Our results through phylogenomic analyses suggest that CHIKV ECSA genotype was likely introduced in a single event into Brazil in 2013, up to one year before previous estimates8. Previous finding correlate Brazilian ECSA genotypes with an Angola strain from 19628. We removed the sequence from Angola-1962 from our dataset due to multiple passages in cell culture29, which may have introduced cell-derived genetic drifts in the virus genome. Our phylogeographic reconstruction suggests that the Central African region is the probable source of the ECSA lineage that spread to Brazil. However, sufficient data on ECSA genomes from Central Africa is not available for a definitive conclusion. Thus, stronger sampling of CHIKV strains at that region could increase the molecular epidemiology understanding of the overlooked CHIKV ECSA genotype circulation from the 1980’s to contemporary, helping to point out more precisely the country of origin of the Brazilian ECSA outbreak.

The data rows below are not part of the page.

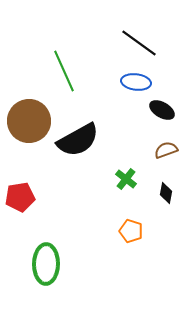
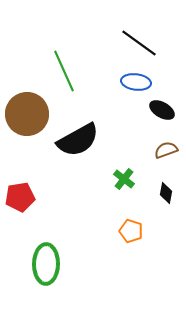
brown circle: moved 2 px left, 7 px up
green cross: moved 2 px left
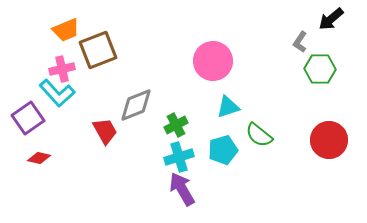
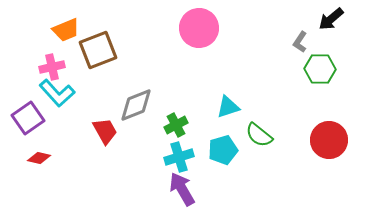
pink circle: moved 14 px left, 33 px up
pink cross: moved 10 px left, 2 px up
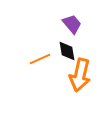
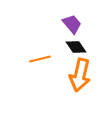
black diamond: moved 9 px right, 4 px up; rotated 25 degrees counterclockwise
orange line: rotated 10 degrees clockwise
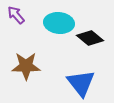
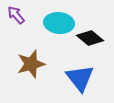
brown star: moved 5 px right, 2 px up; rotated 16 degrees counterclockwise
blue triangle: moved 1 px left, 5 px up
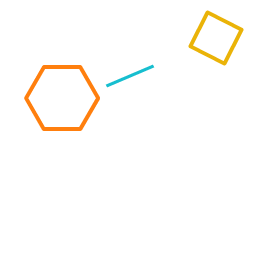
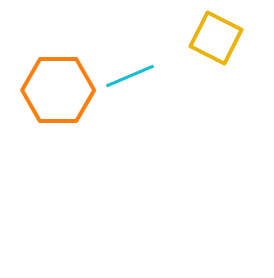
orange hexagon: moved 4 px left, 8 px up
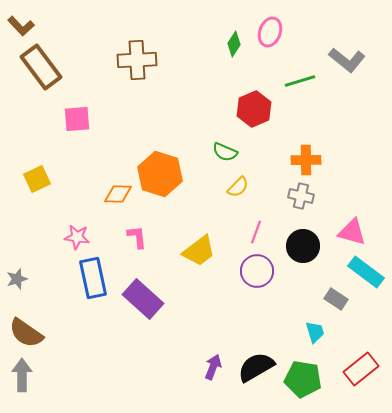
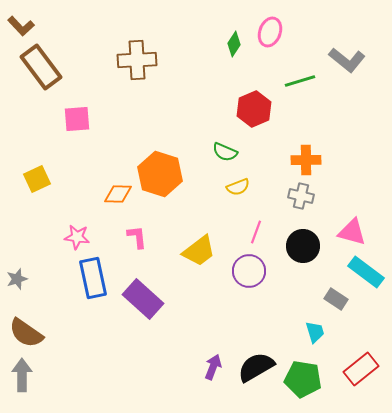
yellow semicircle: rotated 25 degrees clockwise
purple circle: moved 8 px left
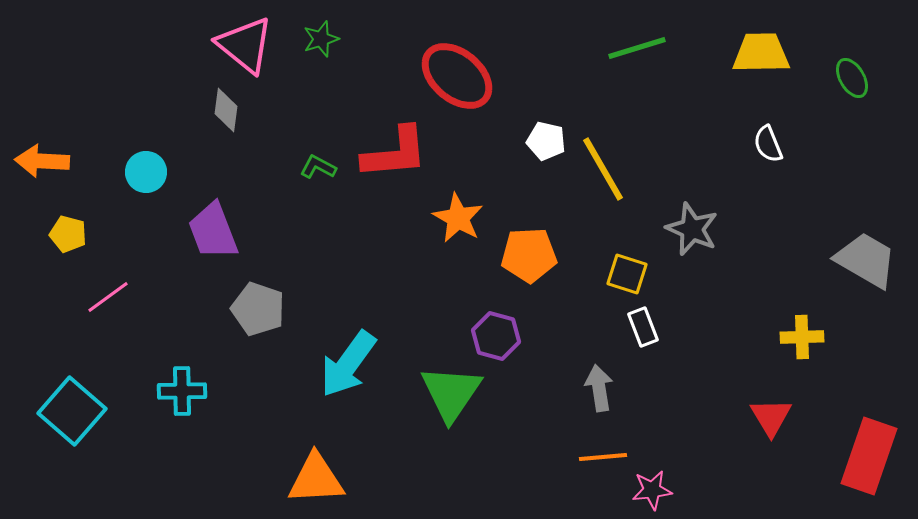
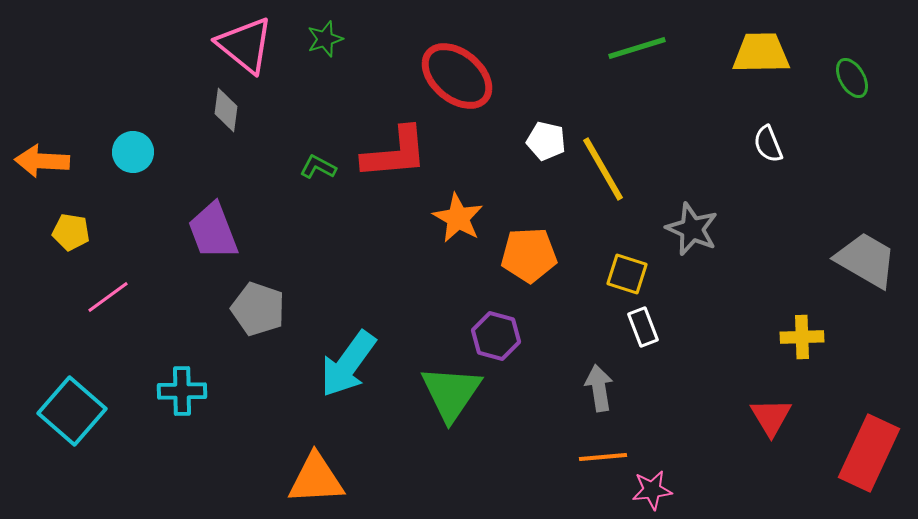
green star: moved 4 px right
cyan circle: moved 13 px left, 20 px up
yellow pentagon: moved 3 px right, 2 px up; rotated 6 degrees counterclockwise
red rectangle: moved 3 px up; rotated 6 degrees clockwise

We have analyzed sequences from seven Brazilian states (Alagoas, Bahia, Sergipe, Paraíba, Pernambuco and Rio de Janeiro) from two regions, spanning a four-year time interval (2014–2017). Our results corroborate that the introduction of the ECSA genotype in Brazil most probably occurred in Bahia8; however, our analysis, differs in the mean time of the introduction of the ECSA genotype up to one year before previous estimates8. This discrepancy in the estimates of the date of the most recent common ancestor of the Brazilian ECSA lineages may reflect access to higher number of sequences used in the present study that enhance the accuracy of modeling. From Bahia state, the ECSA genotype spread to other Northeastern states (Alagoas and Paraiba) and to Rio de Janeiro (Southeast region). Our temporal reconstruction indicates that the introduction of the ECSA genotype in Rio de Janeiro most probably occurred in early 2014 and that from Rio de Janeiro, this lineage returned to Northeastern region, spreading to Sergipe.

In addition to the E1 K211T substitution previously described as a genetic signature of the CHIKV isolates from Rio de Janeiro11, we found three additional amino acid mutations in the nonstructural proteins nsP2 (P352A) and nsP4 (I111V and A481D). The I111V substitution nsP4 was exclusively found in CHIKV ECSA strains from Rio de Janeiro. The effects of these substitutions remains to be elucidated; however, it is noteworthy that the E1 K211T substitution is positioned at the same site of the substitution K211E, previously associated with enhanced fitness in Aedes aegypti, when in an E1-226A background.

Our work highlights that CHIKV became the most prevalent arbovirus in the city of Rio de Janeiro in March 2016. Sequenced CHIKV samples revealed the presence of the ECSA genotype, which is likely circulating Brazil for up to one year before detection by surveillance systems. Of note, both un- and biased sequencing technologies were used in this study. VirCapSeq16. enhanced our sequencing capacity over 600-times in comparison to unbiased high throughput sequencing, with respect to the average depth per bp.

Altogether, we showed here a consistant CHIKV activity in Rio de Janeiro since 2016, a probable introduction of the ECSA genotype in Brazil and Rio de Janeiro up to a year earlier than previously thought. Periods of cryptic transmission, desmonstrated here for CHIKV, reinforce the importance of the continuous surveillance activity along with genomic data to provide timely information to orientate effective public health responses.